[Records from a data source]

----------------

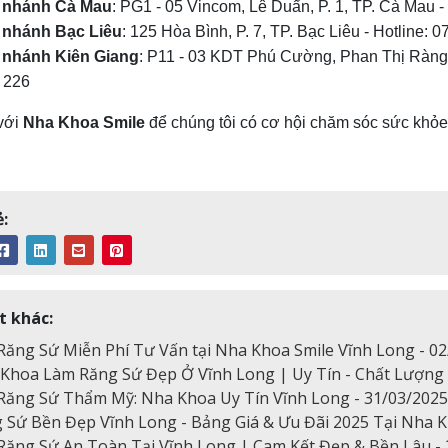
 nhánh Cà Mau
: PG1 - 05 Vincom, Lê Duẩn, P. 1, TP. Cà Mau -
 nhánh Bạc Liêu
: 125 Hòa Bình, P. 7, TP. Bạc Liêu - Hotline: 
 nhánh Kiên Giang
: P11 - 03 KDT Phú Cường, Phan Thị Ràng, 
 226
với
Nha Khoa Smile
để chúng tôi có cơ hội chăm sóc sức khỏe 
:
t khác:
Răng Sứ Miễn Phí Tư Vấn tại Nha Khoa Smile Vĩnh Long - 0
Khoa Làm Răng Sứ Đẹp Ở Vĩnh Long | Uy Tín - Chất Lượng |
Răng Sứ Thẩm Mỹ: Nha Khoa Uy Tín Vĩnh Long - 31/03/2025
 Sứ Bền Đẹp Vĩnh Long - Bảng Giá & Ưu Đãi 2025 Tại Nha K
Răng Sứ An Toàn Tại Vĩnh Long | Cam Kết Đẹp & Bền Lâu - 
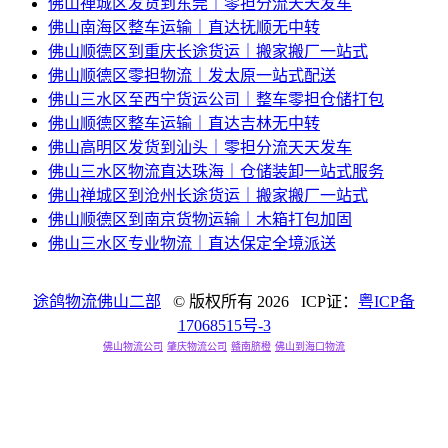
佛山禅城区发货到东莞｜零担分流天天发车
佛山南海区整车运输｜直达抚顺无中转
佛山顺德区到重庆长途货运｜搬家搬厂一站式
佛山顺德区零担物流｜发太原一站式配送
佛山三水区至西宁货运公司｜整车零担仓储打包
佛山顺德区整车运输｜直达吉林无中转
佛山高明区发货到汕头｜零担分流天天发车
佛山三水区物流直达珠海｜仓储装卸一站式服务
佛山禅城区到沧州长途货运｜搬家搬厂一站式
佛山顺德区到南京货物运输｜木箱打包加固
佛山三水区专业物流｜直达保定全境派送
途鸽物流佛山二部
© 版权所有
2026 ICP证：
粤ICP备
17068515号-3
佛山物流公司
肇庆物流公司
赣南脐橙
佛山到海口物流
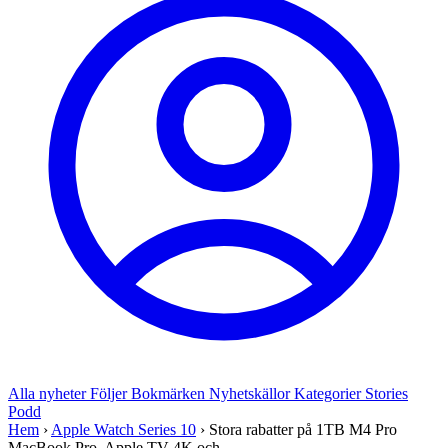
Alla nyheter
Följer
Bokmärken
Nyhetskällor
Kategorier
Stories
Podd
Hem
›
Apple Watch Series 10
›
Stora rabatter på 1TB M4 Pro
MacBook Pro, Apple TV 4K och...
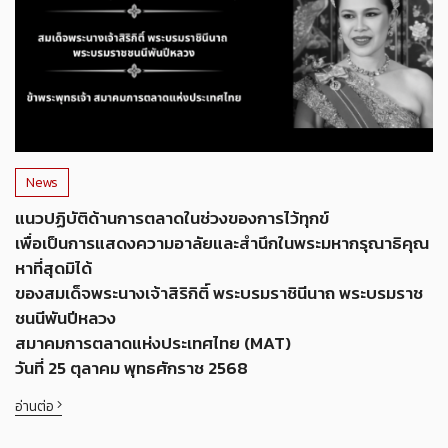
News
แนวปฏิบัติด้านการตลาดในช่วงของการไว้ทุกข์
เพื่อเป็นการแสดงความอาลัยและสำนึกในพระมหากรุณาธิคุณ
หาที่สุดมิได้
ของสมเด็จพระนางเจ้าสิริกิติ์ พระบรมราชินีนาถ พระบรมราช
ชนนีพันปีหลวง
สมาคมการตลาดแห่งประเทศไทย (MAT)
วันที่ 25 ตุลาคม พุทธศักราช 2568
อ่านต่อ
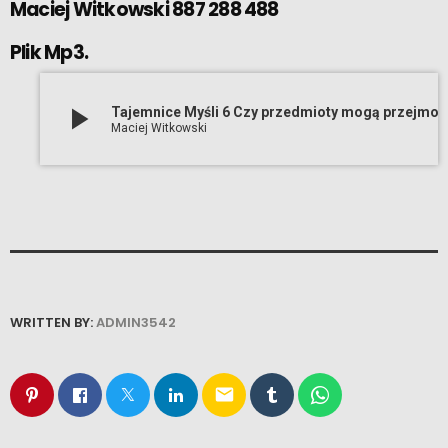
Maciej Witkowski 887 288 488
Plik Mp3.
play_arrow
Tajemnice Myśli 6 Czy przedmioty mogą przejmować myśli (13 1
Maciej Witkowski
WRITTEN BY:
ADMIN3542
email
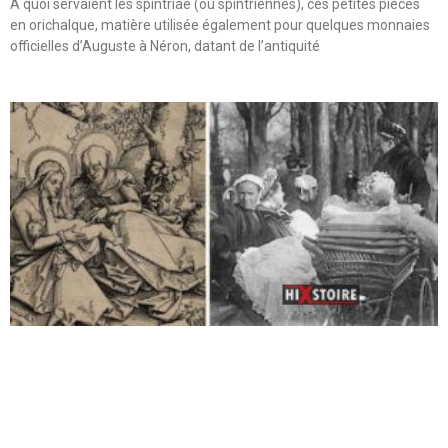
A quoi servaient les spintriae (ou spintriennes), ces petites pièces
en orichalque, matière utilisée également pour quelques monnaies
officielles d’Auguste à Néron, datant de l’antiquité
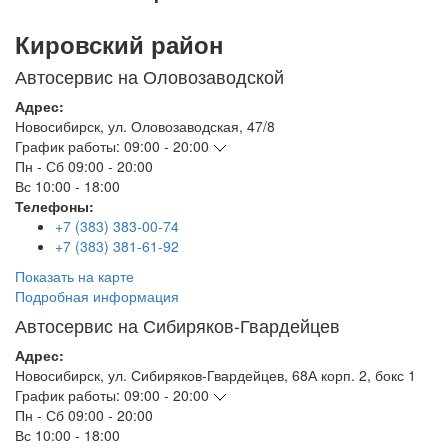
Кировский район
Автосервис на Оловозаводской
Адрес:
Новосибирск
,
ул. Оловозаводская, 47/8
График работы:
09:00 - 20:00
Пн - Сб
09:00 - 20:00
Вс
10:00 - 18:00
Телефоны:
+7 (383) 383-00-74
+7 (383) 381-61-92
Показать на карте
Подробная информация
Автосервис на Сибиряков-Гвардейцев
Адрес:
Новосибирск
,
ул. Сибиряков-Гвардейцев, 68А корп. 2, бокс 1
График работы:
09:00 - 20:00
Пн - Сб
09:00 - 20:00
Вс
10:00 - 18:00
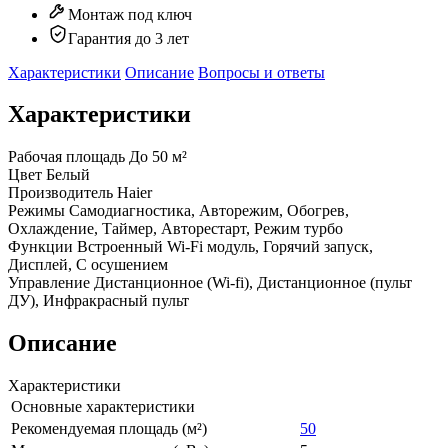
Монтаж под ключ
Гарантия до 3 лет
Характеристики
Описание
Вопросы и ответы
Характеристики
Рабочая площадь
До 50 м²
Цвет
Белый
Производитель
Haier
Режимы
Самодиагностика, Авторежим, Обогрев,
Охлаждение, Таймер, Авторестарт, Режим турбо
Функции
Встроенный Wi-Fi модуль, Горячий запуск,
Дисплей, С осушением
Управление
Дистанционное (Wi-fi), Дистанционное (пульт
ДУ), Инфракрасный пульт
Описание
Характеристики
Основные характеристики
Рекомендуемая площадь (м²)
50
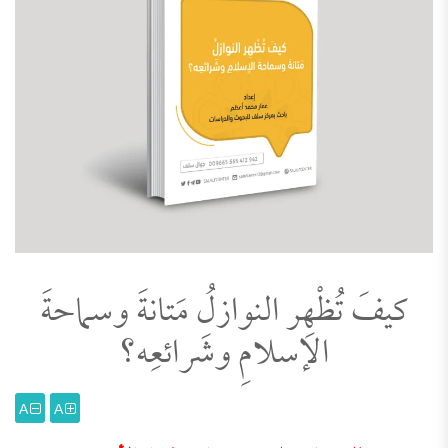
كيفَ تُظْهِر النوازلُ مَتانةَ وسماحةَ
الإسلامِ وشَرائعِه؟
A
A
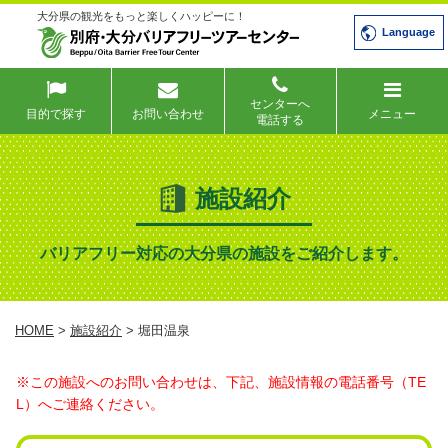
大分県の観光をもっと楽しくハッピーに！
Language
センターへ
目的で探す
お問い合わせ
メニュー
電話する
施設紹介
バリアフリー対応の大分県の施設をご紹介します。
HOME
>
施設紹介
> 堀田温泉
※この施設へのお問い合わせは、下記、施設情報の電話番号（TE
L）へご連絡ください。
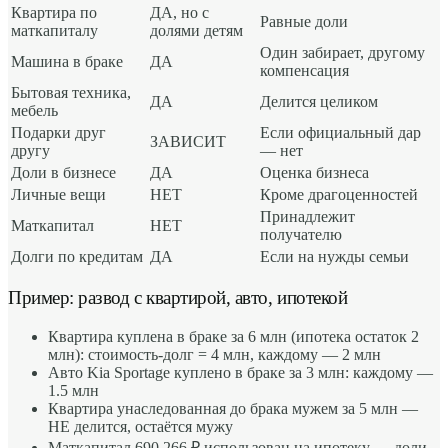
Квартира по
ДА, но с
Равные доли
маткапиталу
долями детям
Один забирает, другому
Машина в браке
ДА
компенсация
Бытовая техника,
ДА
Делится целиком
мебель
Подарки друг
Если официальный дар
ЗАВИСИТ
другу
— нет
Доли в бизнесе
ДА
Оценка бизнеса
Личные вещи
НЕТ
Кроме драгоценностей
Принадлежит
Маткапитал
НЕТ
получателю
Долги по кредитам
ДА
Если на нужды семьи
Пример: развод с квартирой, авто, ипотекой
Квартира куплена в браке за 6 млн (ипотека остаток 2
млн): стоимость-долг = 4 млн, каждому — 2 млн
Авто Kia Sportage куплено в браке за 3 млн: каждому —
1.5 млн
Квартира унаследованная до брака мужем за 5 млн —
НЕ делится, остаётся мужу
Маткапитал 690 266 ₽ использован на ипотеку — доли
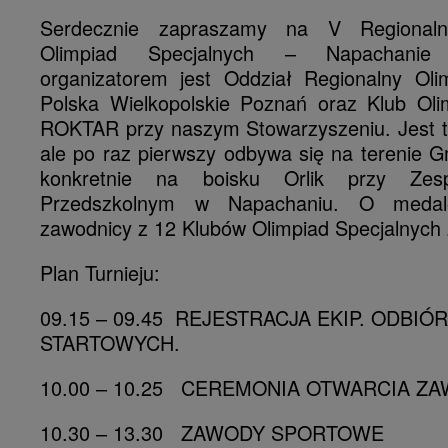
Serdecznie zapraszamy na V Regionaln
Olimpiad Specjalnych – Napachanie
organizatorem jest Oddział Regionalny Oli
Polska Wielkopolskie Poznań oraz Klub Oli
ROKTAR przy naszym Stowarzyszeniu. Jest to 
ale po raz pierwszy odbywa się na terenie G
konkretnie na boisku Orlik przy Zes
Przedszkolnym w Napachaniu. O medal
zawodnicy z 12 Klubów Olimpiad Specjalnych 
Plan Turnieju:
09.15 – 09.45 REJESTRACJA EKIP. ODBI
STARTOWYCH.
10.00 – 10.25 CEREMONIA OTWARCIA 
10.30 – 13.30 ZAWODY SPORTOWE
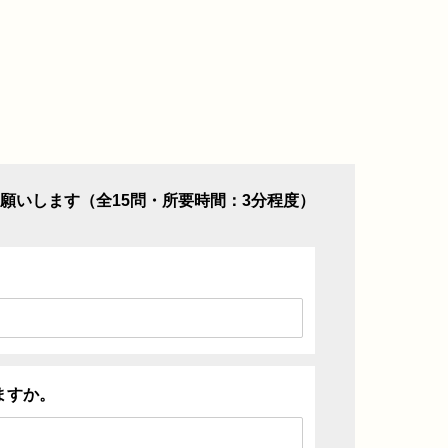
願いします（全15問・所要時間：3分程度）
ますか。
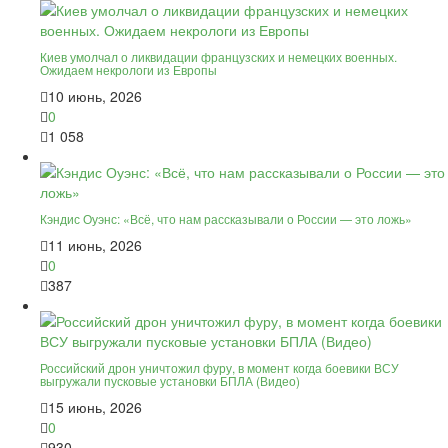
Киев умолчал о ликвидации французских и немецких военных.
Ожидаем некрологи из Европы
10 июнь, 2026
0
1 058
Кэндис Оуэнс: «Всё, что нам рассказывали о России — это ложь»
11 июнь, 2026
0
387
Российский дрон уничтожил фуру, в момент когда боевики ВСУ
выгружали пусковые установки БПЛА (Видео)
15 июнь, 2026
0
930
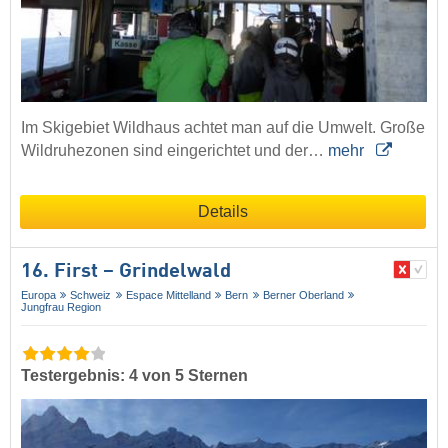
Im Skigebiet Wildhaus achtet man auf die Umwelt. Große
Wildruhezonen sind eingerichtet und der…
mehr
Details
16. First – Grindelwald
Europa
Schweiz
Espace Mittelland
Bern
Berner Oberland
Jungfrau Region
Testergebnis: 4 von 5 Sternen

----------------

EXERCISE BRIEF:
Return, in full, every line of these entries that holds "零担分流天天发车".

RESPONSE TO THIS TASK:
佛山禅城区发货到东莞｜零担分流天天发车
佛山高明区发货到汕头｜零担分流天天发车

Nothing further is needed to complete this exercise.